Libeskind's ability to relate to this particular cultural identity helped conceive a museum for all Berliners, and for all citizens. Bearing in mind not only those of the present, but those of the future who might find their heritage in this place. He sought to create a new architecture for a time which would reflect an understanding of history, a new understanding of museums and a new realisation of the relationship between cultural identity and architectural space.


In 1988 the Berlin Senate held the competition for the design of the Jewish Museum, for the building to be a new wing to the existing Berlin Museum (Zelizer, 2001, p. 190). One could question how the city of Berlin could invite the Jewish people back after driving them away by creating a Jewish Museum in the capital city of a nation that voided itself of Jews (Zelizer, 2001, p. 181). The task facing Libeskind was to embody the existence and recognition of the role Jewish people once played in the creation of Berlin culture within a medium like contemporary architecture.

All government plans came to a halt as Berlin and Germany came to grips with no dividing wall between East and West. The museum adjoins the old Berlin Museum and sits on land that was both East and West Berlin even before the Berlin Wall fell (Libesekind, 2010). (see 2.6) Through political and cultural s expressing their support for the museum, the Parliament of Berlin overruled the Senate and work on the Jewish Museum continued (Libeskind, 2010), “however altered it may be by the new realities on the ground” (Zelizer, 2001, p. 190). These alterations such as the angles of the walls to be straightened were resisted at first, however Libeskind has explained, “As soon as Berlin unified I straightened the walls….I did it because…the museum has to stand and open itself in a different way in a united and wall-less city” (Zelizer, 2001, p.190). What was designed while the Berlin Wall was standing would now be built for a newly reunified city.

The museum is based on a public brief and that of the government. As Libeskind confirms, “…this is a German Jewish museum, this has a program. It's not my program, it's a program that politicians, holocaust survivors, citizens of Germany have worked on for over a quarter of a century” (Cathcart, 2001). The architectural references of the history had to be strong because the history of the Jewish Berlin identity itself is strong and unique.
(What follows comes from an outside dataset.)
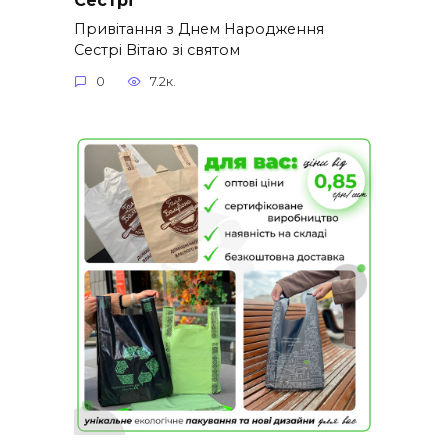
Привітання з Днем Народження
Сестрі Вітаю зі святом
0
7.2к.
The design conceived as museum for all Berliners, with special emphasis on the Jewish elements of Berlin's history, providing a voice to a cultural identity.


Similar to Gehry, the architect Libeskind was designing for a cultural identity that has experienced neglect like that of the Basque people, in order to restore a city's fabric. In the case of the Jewish Museum, the fabric in need of strengthening was the city's missing Jewish past. The initial intent was to communicate the tragedies that had befallen the Jewish Berlin people during the Holocaust into the context of a space for a new public. Yet, one could believe the building proved to do much more, the building may have also been a contribution in reconfiguring the city after the political event of the fall of the Berlin Wall.






The Tate Modern museum was created from the shell of the old Bankside Power Station originally designed by Sir Giles Gilbert Scott, alongside the Thames River in London. As stated in Building Tate Modern, “…despite its size and prominent position…many Londoners were unaware of its existence.” (Moore, Ryan, and Hardwicke, 2000, p. 19). An examples of a powerful and dramatic combination of old and new architecture. The Tate trustees saw the Bankside power station as a potential site for exhibitions, a distinctive addition to the London skyline.


Cultural identity is often claimed to be lost and reinstated as a ‘national identity' (Tomliinson, 2003, p. 270). Therefore, how could an architect specifically design for a diverse city such as London? In regards to the Tate Modern one would assume that through the influence of globalisation it involves the architecture to multiplicity, rather than represent a singular notion. The Tate could be regarded as result of this, as a physical representation of an embodiment of a collective society.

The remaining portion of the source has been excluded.